Mon Dec 4th through Sat the 9th, 2017 at Long Beach Convention Center
In this paper the authors extend the modal regression framework with sparse regularization (combining modal regression and LASSO). They provide learning theory analysis for regularized modal regression (RMR). They evaluate the method on simulated toy data and in addition they apply the method to a clinical problem in Alzheimer’s disease: Predicting cognitive scores from brain imaging data. As a data source they use the publicly available ADNI database.
The proposed method is compared to a suitable set of alternative and established method (least squares regression, ridge and lasso, and median regression). Overall the proposed method performs slightly better than competing methods. However, the improvement over related methods such as ridge regression is minuscule, and looking at the accompanying standard deviation, not statistically significant. This may have to do with the task at hand and the method may be more suitable for other problems.
1. The ADNI databse contains more than 1500 subjects with imaging and scores from cognitive tests, why were only 795 subjects used?
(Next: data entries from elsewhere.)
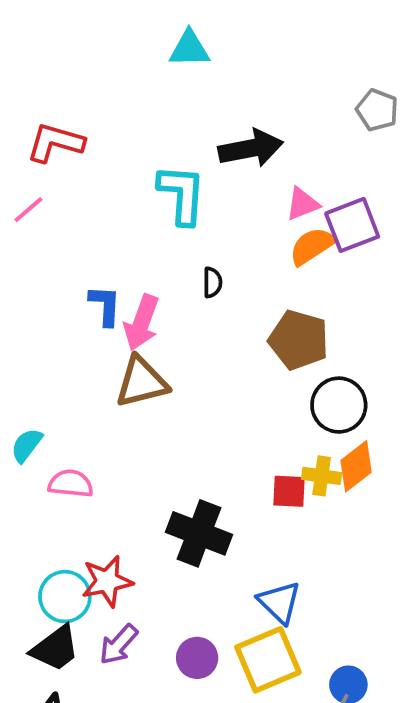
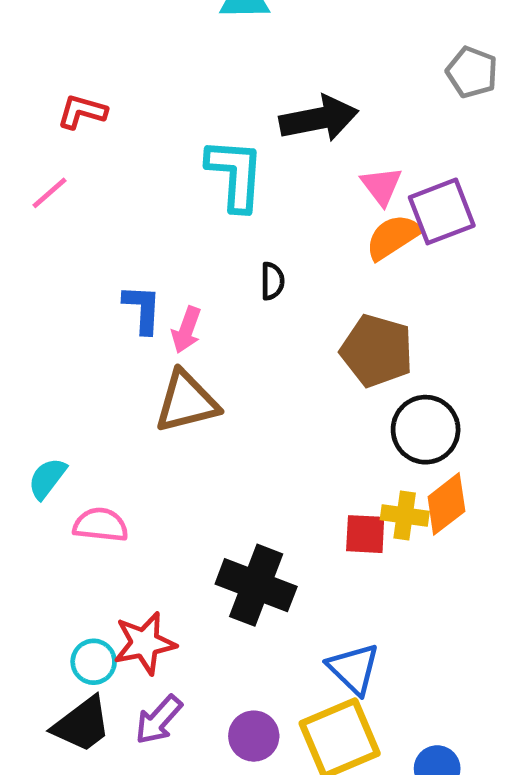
red L-shape: (55, 143) -> (82, 112), size x0.7
pink triangle: (302, 204) -> (381, 186), turned -45
pink arrow: (142, 323) -> (186, 330), size x0.7
cyan circle: (65, 597) -> (94, 662), size x0.7

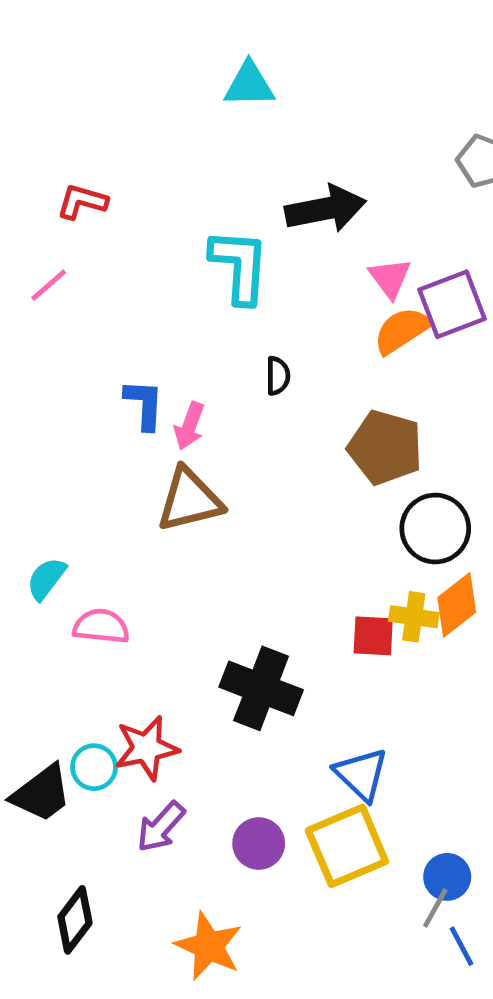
black trapezoid: (82, 724) -> (42, 793), moved

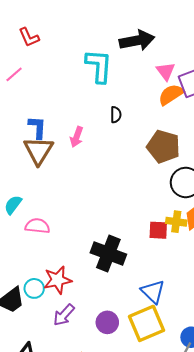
red L-shape: (82, 202) -> (29, 37), turned -130
blue L-shape: (144, 404) -> (37, 127), moved
brown triangle: (189, 500) -> (38, 151), moved, turned -44

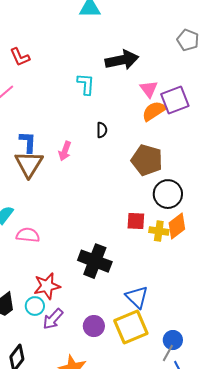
cyan L-shape: (99, 66) -> (86, 84), size x0.7
red square: (158, 230) -> (136, 221), moved
cyan circle: (34, 288) -> (35, 306), moved

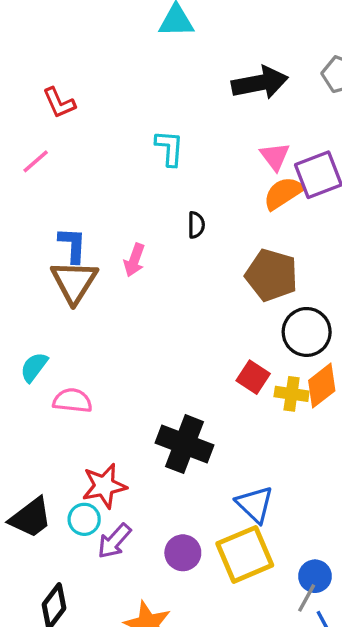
black arrow: (122, 60) -> (260, 83), moved
red square: (136, 221) -> (253, 377), turned 30

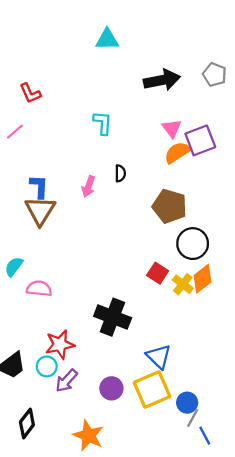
pink arrow: (134, 260) -> (88, 187), moved
yellow cross: (292, 394) -> (183, 284), turned 30
blue circle: (315, 576) -> (187, 403), moved

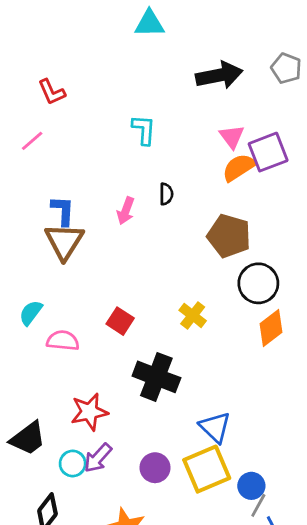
red square: (158, 273) -> (120, 321), moved
yellow cross: (183, 284) -> (193, 315), moved
cyan circle: (47, 366) -> (73, 463), moved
2. Page 7: that is a very strong statement given the observed small differences between methods “The reason that least square models do not work well is that the assumption of symmetric noise may not be guaranteed on the ADNI cohort.” E.g., for “Fluency” ridge regression achieved an RMSE 0.3269+/-0.006 and RMR-L2 0.3276+/-0.0049.
3. Figure 1: the text is too small to read the axis annotation (i.e., feature names).
1. Page 3 in 2.2: “consider consider”
2. Page 5 in 3.3. “Before return arbitrary” -> “Before returning arbitrary”
This manuscript formulates modal regression as a penalized linear regression with a new loss, applied to prediction of Alzheimer's disease status from brain images. The new loss function captures the mode, rather than the mean, of the output variable. Such modal regression has been developped previously, but the manuscript studies it in the context of risk minimization with l1 or l2 regularization, and gives interesting theoretical results in those settings.
The theoretical contribution is interesting, as the resulting formulation seems quite easy to work with.
In the empirical validation, the difference in RMSE seems non significant. I wonder if this is not bound to happen: the RMR methods do not seek to minimize RMSE. I find the NeuroImaging validation not convincing: although I myself do a lot of neuroimaging data analysis, the sample sizes are small, and it would be interesting to confirm the effects on other data with more samples.
Also, it would be interesting to compare to a huber loss, which is also robust. The intuition is that huber would probably be less robust.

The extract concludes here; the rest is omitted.